Toutefois, cette faculté a été restreinte à la seule livraison d'un immeuble intervenant dans les cinq ans de son achèvement lorsque celui-ci a été acquis par le cédant non assujetti à la TVA en tant qu'immeuble à construire. Cette qualification vise principalement les contrats de vente en l'état futur d'achèvement (VEFA) et, accessoirement, les contrats de vente à terme.

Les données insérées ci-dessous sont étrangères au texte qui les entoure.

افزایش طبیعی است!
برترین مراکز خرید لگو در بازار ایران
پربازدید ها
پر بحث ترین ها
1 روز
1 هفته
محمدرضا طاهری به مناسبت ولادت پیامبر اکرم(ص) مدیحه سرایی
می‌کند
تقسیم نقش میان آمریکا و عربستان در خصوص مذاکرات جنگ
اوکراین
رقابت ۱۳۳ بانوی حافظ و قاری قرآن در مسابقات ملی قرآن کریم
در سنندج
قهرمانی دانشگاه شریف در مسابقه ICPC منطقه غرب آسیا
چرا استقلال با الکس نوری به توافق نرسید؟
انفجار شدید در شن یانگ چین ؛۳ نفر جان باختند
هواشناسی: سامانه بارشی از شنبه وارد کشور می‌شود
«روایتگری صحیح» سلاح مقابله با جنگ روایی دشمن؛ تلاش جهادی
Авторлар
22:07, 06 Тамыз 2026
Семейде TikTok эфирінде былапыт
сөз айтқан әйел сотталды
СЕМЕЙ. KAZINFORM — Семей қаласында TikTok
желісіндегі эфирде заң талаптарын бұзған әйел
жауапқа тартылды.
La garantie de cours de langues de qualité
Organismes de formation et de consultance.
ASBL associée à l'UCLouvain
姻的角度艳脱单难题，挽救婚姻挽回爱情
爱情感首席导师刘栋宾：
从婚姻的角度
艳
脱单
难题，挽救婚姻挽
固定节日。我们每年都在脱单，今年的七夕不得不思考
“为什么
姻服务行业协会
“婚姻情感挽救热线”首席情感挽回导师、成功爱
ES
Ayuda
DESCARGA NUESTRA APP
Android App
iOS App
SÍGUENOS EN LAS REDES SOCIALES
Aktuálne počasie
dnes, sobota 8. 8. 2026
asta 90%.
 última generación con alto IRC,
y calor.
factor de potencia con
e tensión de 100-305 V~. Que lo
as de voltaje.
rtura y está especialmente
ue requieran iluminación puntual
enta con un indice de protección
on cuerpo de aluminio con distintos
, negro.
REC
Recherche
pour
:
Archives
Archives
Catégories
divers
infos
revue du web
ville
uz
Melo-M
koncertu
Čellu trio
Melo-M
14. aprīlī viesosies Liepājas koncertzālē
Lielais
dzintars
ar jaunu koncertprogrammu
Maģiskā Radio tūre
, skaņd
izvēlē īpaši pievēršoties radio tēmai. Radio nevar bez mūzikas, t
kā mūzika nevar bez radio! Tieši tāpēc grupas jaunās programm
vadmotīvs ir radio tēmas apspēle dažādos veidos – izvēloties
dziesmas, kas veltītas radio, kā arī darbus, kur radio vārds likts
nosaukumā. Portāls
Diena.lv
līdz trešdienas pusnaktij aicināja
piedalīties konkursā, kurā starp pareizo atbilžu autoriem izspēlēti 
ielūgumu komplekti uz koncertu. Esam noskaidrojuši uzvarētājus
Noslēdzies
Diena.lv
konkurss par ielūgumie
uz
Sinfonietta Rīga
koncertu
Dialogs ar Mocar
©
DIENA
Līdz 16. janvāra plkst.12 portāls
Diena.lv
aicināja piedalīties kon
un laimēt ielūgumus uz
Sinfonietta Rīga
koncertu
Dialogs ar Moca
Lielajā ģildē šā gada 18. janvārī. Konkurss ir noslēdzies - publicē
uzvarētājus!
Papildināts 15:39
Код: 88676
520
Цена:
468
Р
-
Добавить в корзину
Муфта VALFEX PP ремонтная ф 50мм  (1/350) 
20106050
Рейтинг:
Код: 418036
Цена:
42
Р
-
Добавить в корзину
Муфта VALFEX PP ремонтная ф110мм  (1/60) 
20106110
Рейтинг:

Remarque : Il sera admis que la même solution s'applique lorsqu'un non assujetti est amené à céder son contrat avant l'achèvement de l'immeuble. S'agissant du droit à déduction, lorsqu'un particulier est amené à céder son contrat, il peut déduire la taxe supportée sur les appels de fonds déjà payés dès lors qu'il soumet la cession à la TVA (sur le droit à déduction, cf, BOI-TVA-IMM-10-30 II-D-3 remarque).

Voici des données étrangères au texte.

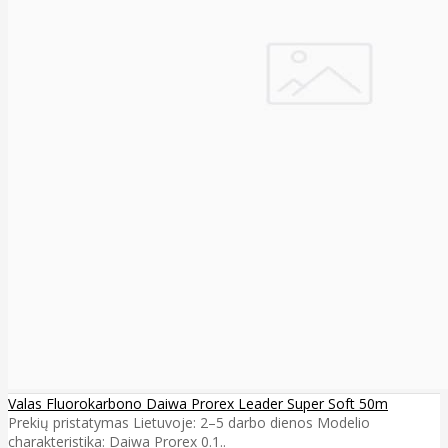
Valas Fluorokarbono Daiwa Prorex Leader Super Soft 50m
Prekių pristatymas Lietuvoje: 2–5 darbo dienos Modelio
charakteristika: Daiwa Prorex 0.1..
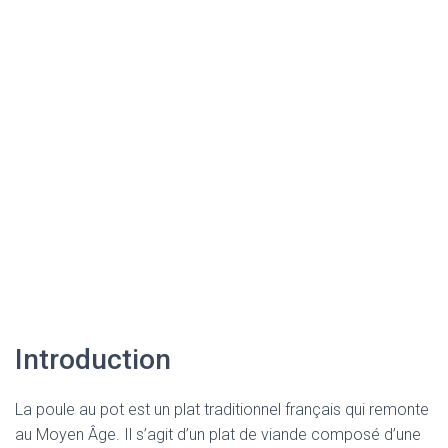
Introduction
La poule au pot est un plat traditionnel français qui remonte
au Moyen Âge. Il s’agit d’un plat de viande composé d’une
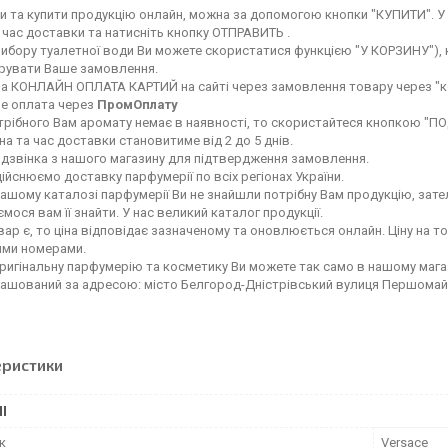
 та купити продукцію онлайн, можна за допомогою кнопки "КУПИТИ". У 
 час доставки та натисніть кнопку ОТПРАВИТЬ .
вибору туалетної води Ви можете скористатися функцією "У КОРЗИНУ"), ку
ерувати Ваше замовлення.
а КОНЛАЙН ОПЛАТА КАРТИЙ на сайті через замовлення товару через "к
е оплата через
ПромОплату
рібного Вам аромату немає в наявності, то скористайтеся кнопкою "ПОД 
а та час доставки становитиме від 2 до 5 днів.
 дзвінка з нашого магазину для підтвердження замовлення.
ійснюємо доставку парфумерії по всіх регіонах України.
ашому каталозі парфумерії Ви не знайшли потрібну Вам продукцію, зате
мося вам її знайти. У нас великий каталог продукції.
ар є, то ціна відповідає зазначеному та оновлюється онлайн. Ціну на т
ими номерами.
ригінальну парфумерію та косметику Ви можете так само в нашому мага
ташований за адресою: місто Белгород-Дністрівський вулиця Першомай
еристики
І
к
Versace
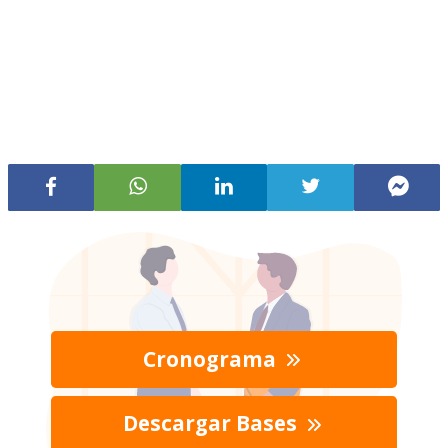
Cronograma
Descargar Bases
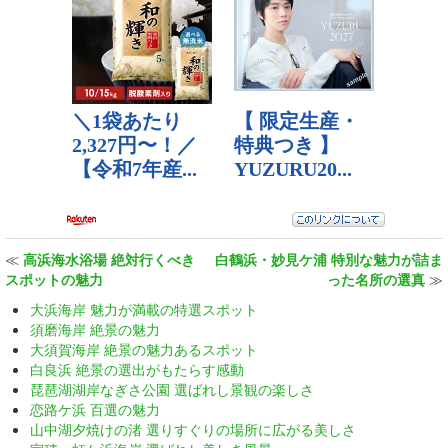
≪
高浜海水浴場 絶対行くべき
白鶴浜・妙見ケ浦 特別な魅力が詰ま
スポットの魅力
った名所の選真
≫
大浜海岸 魅力が満載の特選スポット
須磨海岸 絶景の魅力
大須賀海岸 絶景の魅力あるスポット
白良浜 絶景の選出がもたらす感動
琵琶湖湖岸なぎさ公園 選ばれし景観の楽しさ
恋路ケ浜 百選の魅力
山中湖夕焼けの渚 選りすぐりの場所に広がる美しさ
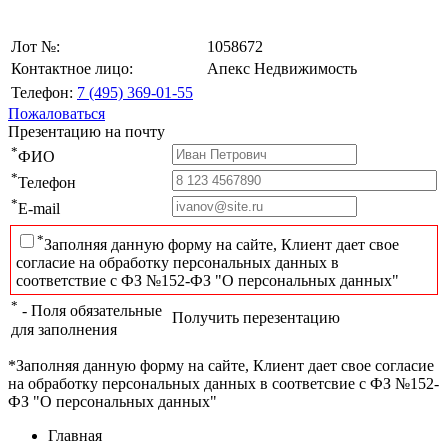
Лот №:
1058672
Контактное лицо:
Апекс Недвижимость
Телефон:
7 (495) 369-01-55
Пожаловаться
Презентацию на почту
*
ФИО
*
Телефон
*
E-mail
*
Заполняя данную форму на сайте, Клиент дает свое
согласие на обработку персональных данных в
соответствие с ФЗ №152-ФЗ "О персональных данных"
*
- Поля обязательные
Получить перезентацию
для заполнения
*Заполняя данную форму на сайте, Клиент дает свое согласие
на обработку персональных данных в соответсвие с ФЗ №152-
ФЗ "О персональных данных"
Главная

Par conséquent, la cession par un particulier d'un immeuble acquis comme neuf mais après achèvement n'est pas soumise à la TVA, y compris si elle intervient dans les cinq ans de l'achèvement ou que l'immeuble a été acquis auprès d'un cédant qui l'avait lui-même acquis au préalable comme immeuble à construire. De la même manière, la cession de l'immeuble pour la construction duquel le particulier a réalisé ou fait réaliser les travaux par un entrepreneur sur un terrain dont il disposait n'est pas soumise à la TVA quand bien même elle interviendrait dans les cinq ans de son achèvement, à moins que l'intéressé ne réalise cette opération dans le cadre d'une activité économique.

280

Si, en application des dispositions précitées, les personnes qui hors d'une activité économique cèdent dans les cinq ans de l'achèvement un immeuble qu'elles ont acquis comme immeuble à construire sont considérées comme « assujetties à ce titre », elles ne sont pas en principe assujetties à raison de l'utilisation même de cet immeuble. En tout état de cause, il ne saurait être exigé une liquidation de la livraison à soi-même intervenue à raison de l'achèvement d'un immeuble vendu en l'état futur d'achèvement (VEFA), dès lors que cet immeuble est livré par le constructeur au moment même de son achèvement (pour le droit à déduction, cf. BOI-TVA-IMM-10-30 II-D-3).

B. Livraisons à soi-même des logements dans le cadre des mécanismes d'accession sociale à la propriété

290

Sont soumises à la TVA les livraisons à soi-même de logements visés au 9 et 11 du I de l'article 278 sexies du CGI réalisées par des non-assujettis qui acquièrent un logement en tant que primo accédant dans le cadre du mécanisme du Pass foncier (cf. BOI-TVA-IMM-20-20-30) ou dans une zone ayant fait l'objet d'une convention avec l'ANRU (cf. BOI-TVA-IMM-20-20-20).